The State-Government bond market is mostly Fixed Rate Bonds. Fully 89% of the semi-market is fixed rate bonds, but that still leaves space for 10% of Semi-bonds to be floating rate notes and 1% to be CPI linked. While 10% of the Semi-bonds being floating rate notes isn’t large, the same number for the Federal Government is zero. As a consequence, if you’re trying to access high-grade FRNs with very minimal credit risk the state government bond market is the main place you’ll find them.

Source:  FIIG Securities, Bloomberg

The other distinction that Semis offer is that there are many ESG bonds available. Different states come at this in different ways, but there are multiple opportunities to buy State-Government bonds where the state guarantees the funds will be spent only on projects that comply with responsible investment principles. The Federal Government is planning to issue its first ESG bond in the June quarter of 2024.

What sort of yields do these bonds get?

State-Government bonds get yields that are much higher than the corresponding Federal Government bonds. This is still lower than the yields available in corporate bonds, but the risk that a state government defaults and doesn’t return your capital is very low. That makes the 70bp or so extra yield available in a 10Y investment over and above Government bonds quite meaningful.

Source:  FIIG Securities, Bloomberg

The other interesting feature of Semis apparent in the chart is that while there is some differentiation among the states, the differences are very small. At present, the WATC bonds have the lowest yields which is because WA has had a period of strong revenues from iron ore which they have used to dilute the total debt outstanding.

What are the advantages and disadvantages of Semi-Government Bonds?

The main advantage of Semi-Government bonds is their higher yield than Government bonds, despite also having an incredibly low-risk profile. State-Government bonds are therefore a great way to access duration, without also having to take credit risk over a material period. While Government bonds can also be used for this, the State-Government bonds have a materially higher yield than Federal Government bonds.

The disadvantage of Semi-Government bonds mostly comes from their liquidity. State-Government bond markets can be very patchy and depend critically on exactly which State-Government bond you are talking about. The larger bond lines from the larger states are frequently greater than $A10bn and are very liquid.

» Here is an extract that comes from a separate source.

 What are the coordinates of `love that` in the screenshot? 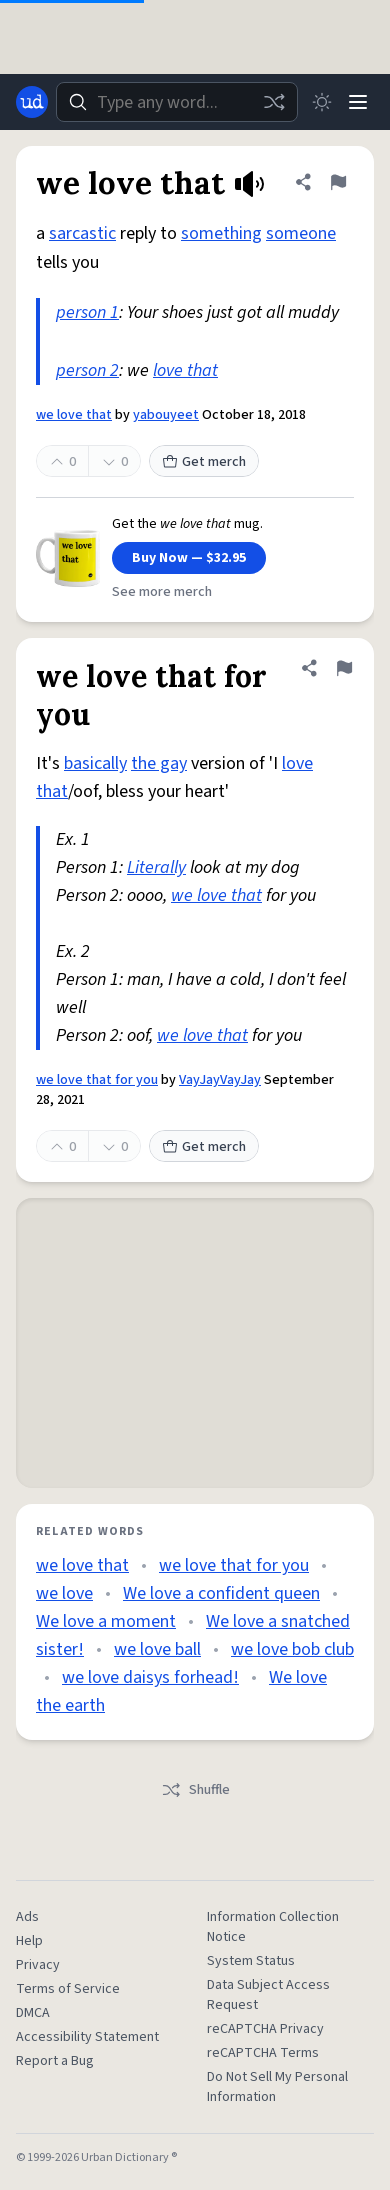 It's located at (185, 370).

A smaller bond line from a smaller state might be more difficult to trade. This is particularly true of the ultra-long bonds where liquidity and pricing can suffer in periods of stress.

The natural owners of State-Government bonds tend to be bank balance sheets, but these buyers are sometimes limited by their policies to only purchasing bonds <5 years or <10 years. The shorter Semis have much better liquidity than the longer Semis.

Overall, Semis are an excellent option for more cautious investors who desire duration and fixed coupons in their portfolio, but who want a little more yield in their portfolio.